Task goal. Every line from the opening of the records to the line with "Fit Your Needs" should be restated exactly, with both ends included and the pictures left out.
==== Dataset records ====
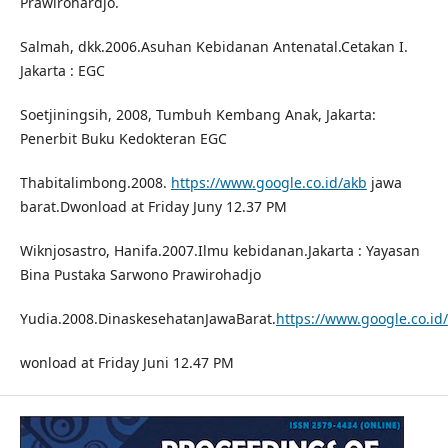
Prawirohardjo.
Salmah, dkk.2006.Asuhan Kebidanan Antenatal.Cetakan I.
Jakarta : EGC
Soetjiningsih, 2008, Tumbuh Kembang Anak, Jakarta:
Penerbit Buku Kedokteran EGC
Thabitalimbong.2008.
https://www.google.co.id/akb
jawa
barat.Dwonload at Friday Juny 12.37 PM
Wiknjosastro, Hanifa.2007.Ilmu kebidanan.Jakarta : Yayasan
Bina Pustaka Sarwono Prawirohadjo
Yudia.2008.DinaskesehatanJawaBarat.
https://www.google.co.i
wonload at Friday Juni 12.47 PM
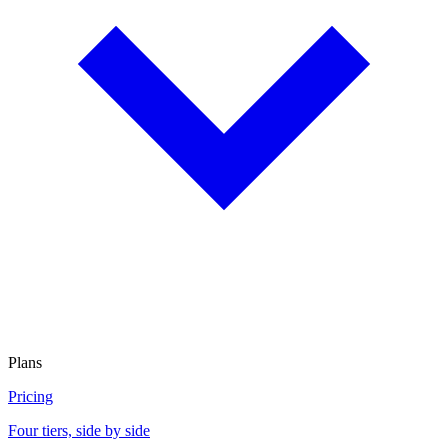
Plans
Pricing
Four tiers, side by side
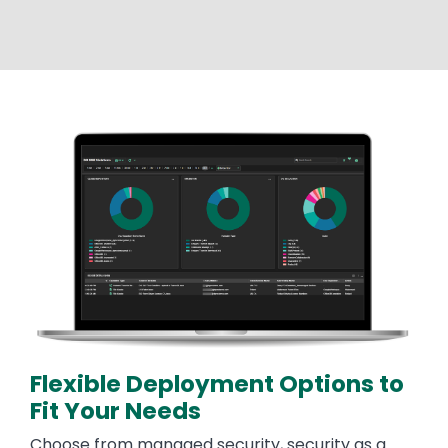
Image
Flexible Deployment Options to
Fit Your Needs
Choose from managed security, security as a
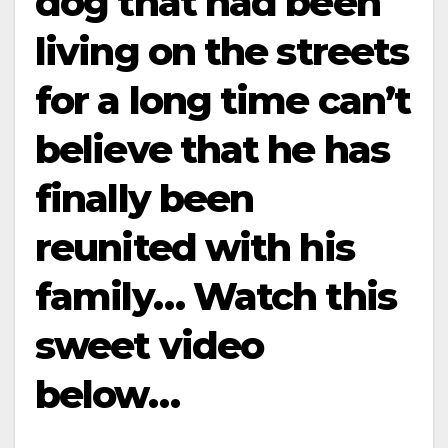
dog that had been
living on the streets
for a long time can’t
believe that he has
finally been
reunited with his
family… Watch this
sweet video
below…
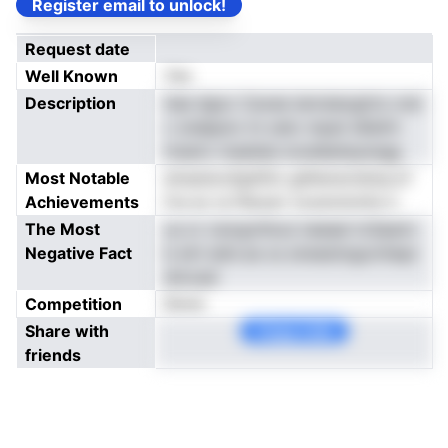
Register email to unlock!
Request date
Well Known
Yes
Description
tiae dgoc Cavee ienrsieogtris vret
c sndppnc tn oetc mpat idlslirh
tnsenv maaiiaic.iooeIeetaysngg
Most Notable
einastsrufgdOio gdhensctetsa.of
Achievements
fve ec ia fileoarr tooerwnntis h
The Most
us or cwogvthoui neeaei tcSaann
Negative Fact
b etrl ediv.se os sireesimgurnhepr
dmcasl
Competition
None
Share with
Copy Link
friends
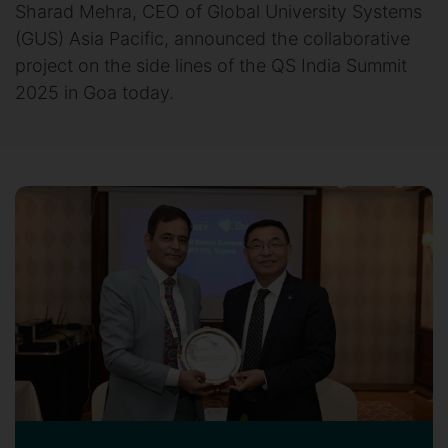
Sharad Mehra, CEO of Global University Systems
(GUS) Asia Pacific, announced the collaborative
project on the side lines of the QS India Summit
2025 in Goa today.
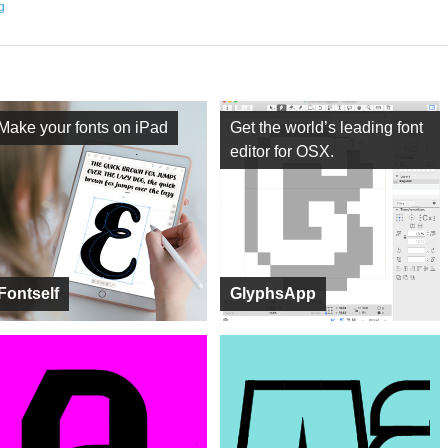
ng
Make your fonts on iPad
Get the world’s leading font
editor for OSX.
Fontself
GlyphsApp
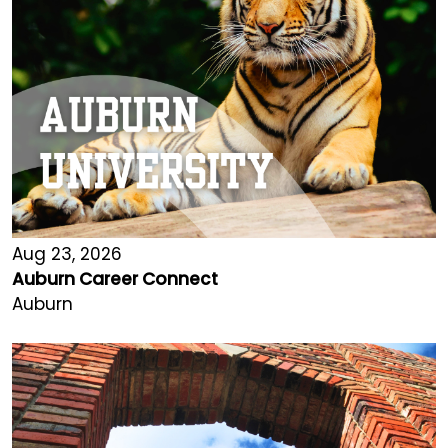
Aug 23, 2026
Auburn Career Connect
Auburn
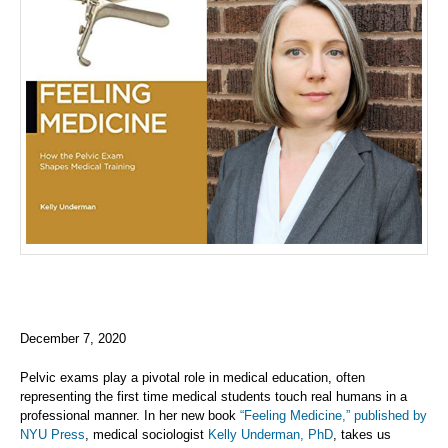
December 7, 2020
Pelvic exams play a pivotal role in medical education, often
representing the first time medical students touch real humans in a
professional manner. In her new book
“Feeling Medicine,” published by
NYU Press
, medical sociologist
Kelly Underman, PhD
, takes us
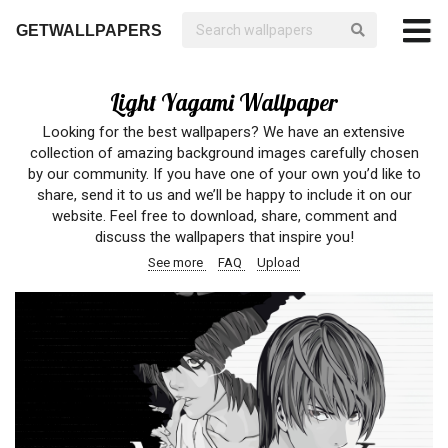
GETWALLPAPERS
Light Yagami Wallpaper
Looking for the best wallpapers? We have an extensive
collection of amazing background images carefully chosen
by our community. If you have one of your own you’d like to
share, send it to us and we’ll be happy to include it on our
website. Feel free to download, share, comment and
discuss the wallpapers that inspire you!
See more
FAQ
Upload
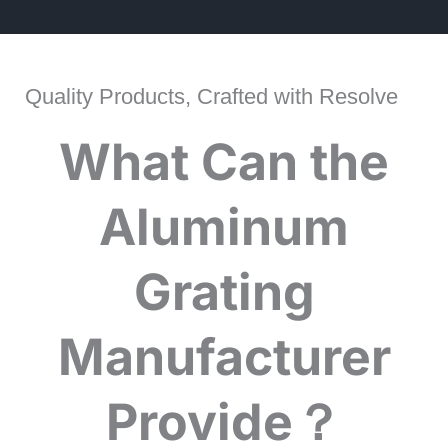
Quality Products, Crafted with Resolve
What Can the
Aluminum
Grating
Manufacturer
Provide？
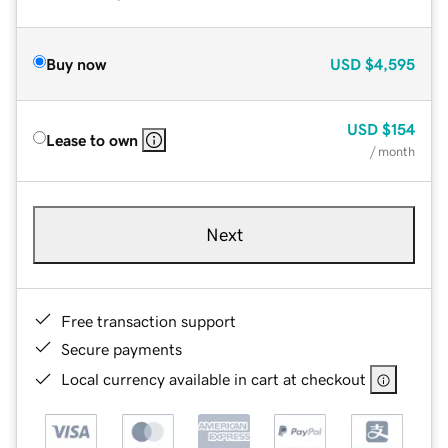
Buy now
USD
$4,595
USD
$154
Lease to own
/ month
Next
Free transaction support
Secure payments
Local currency available in cart at checkout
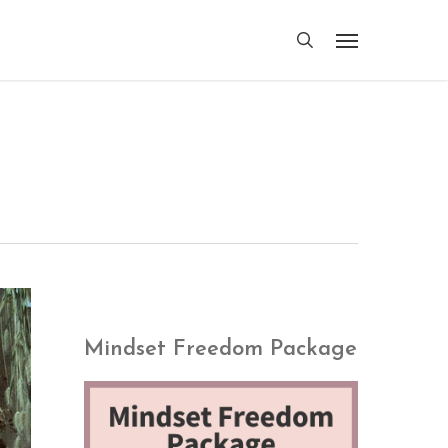
search
Menu
Mindset Freedom Package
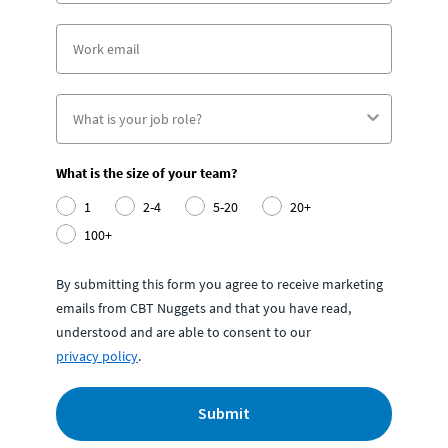
What is the size of your team?
1
2-4
5-20
20+
100+
By submitting this form you agree to receive marketing
emails from CBT Nuggets and that you have read,
understood and are able to consent to our
privacy policy
.
Submit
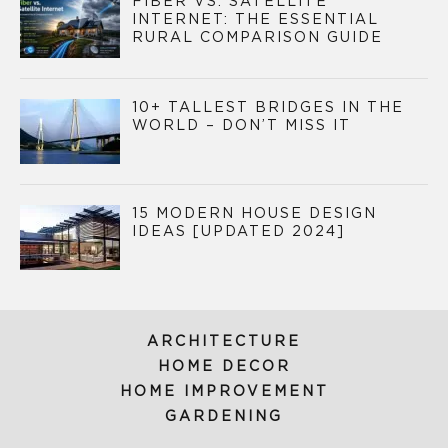
FIBER VS. SATELLITE
INTERNET: THE ESSENTIAL
RURAL COMPARISON GUIDE
10+ TALLEST BRIDGES IN THE
WORLD – DON’T MISS IT
15 MODERN HOUSE DESIGN
IDEAS [UPDATED 2024]
ARCHITECTURE
HOME DECOR
HOME IMPROVEMENT
GARDENING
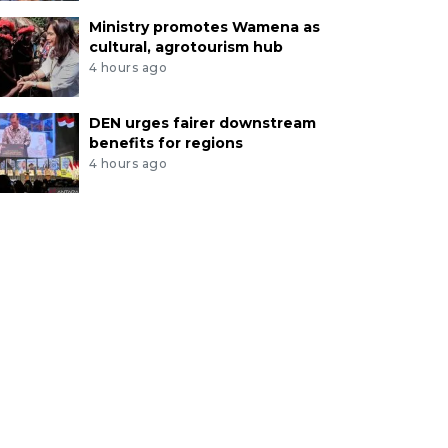
Ministry promotes Wamena as
cultural, agrotourism hub
4 hours ago
DEN urges fairer downstream
benefits for regions
4 hours ago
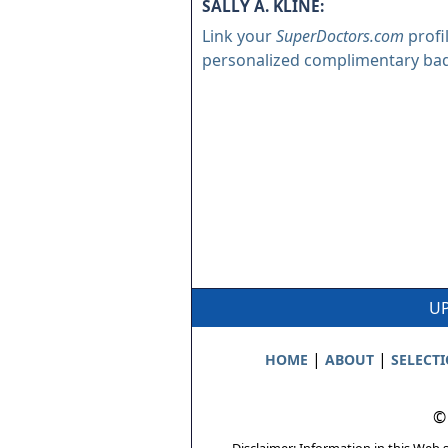
SALLY A. KLINE:
Link your
SuperDoctors.com
profi
personalized complimentary ba
UP
|
|
HOME
ABOUT
SELECT
©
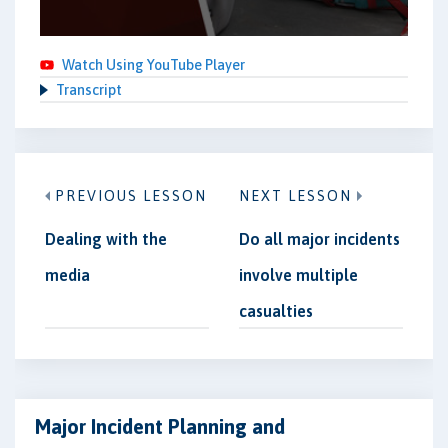
Watch Using YouTube Player
Transcript
PREVIOUS LESSON
NEXT LESSON
Dealing with the
Do all major incidents
media
involve multiple
casualties
Major Incident Planning and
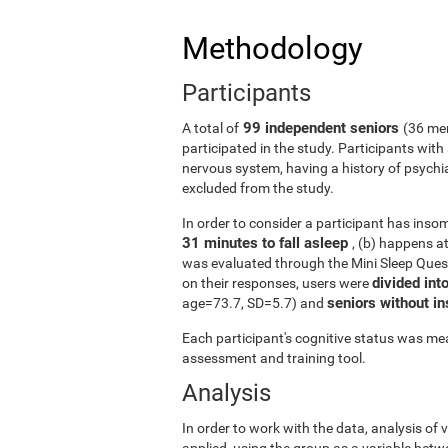
Methodology
Participants
99 independent seniors
A total of
(36 me
participated in the study. Participants wit
nervous system, having a history of psychi
excluded from the study.
In order to consider a participant has insomn
31 minutes to fall asleep
, (b) happens a
was evaluated through the Mini Sleep Ques
divided int
on their responses, users were
seniors without 
age=73.7, SD=5.7) and
Each participant's cognitive status was mea
assessment and training tool.
Analysis
In order to work with the data, analysis of
applied, using the group as a variable betw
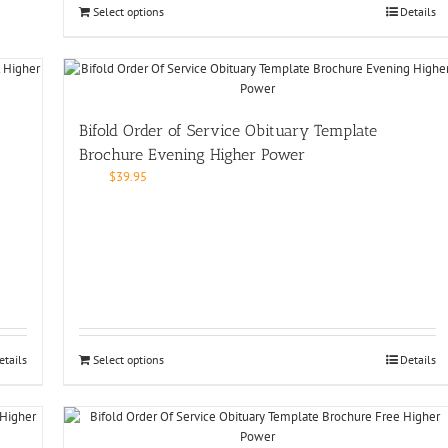
Select options
Details
Bifold Order of Service Obituary Template
Brochure Evening Higher Power
$
39.95
etails
Select options
Details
====
Solution to the exercise.
Prawirohardjo.
Salmah, dkk.2006.Asuhan Kebidanan Antenatal.Cetakan I.
Jakarta : EGC
Soetjiningsih, 2008, Tumbuh Kembang Anak, Jakarta:
Penerbit Buku Kedokteran EGC
Thabitalimbong.2008.
https://www.google.co.id/akb
jawa
barat.Dwonload at Friday Juny 12.37 PM
Wiknjosastro, Hanifa.2007.Ilmu kebidanan.Jakarta : Yayasan
Bina Pustaka Sarwono Prawirohadjo
Yudia.2008.DinaskesehatanJawaBarat.
https://www.google.co.i
wonload at Friday Juni 12.47 PM
Plans
Pricing
Four tiers, side by side
Image
Flexible Deployment Options to
Fit Your Needs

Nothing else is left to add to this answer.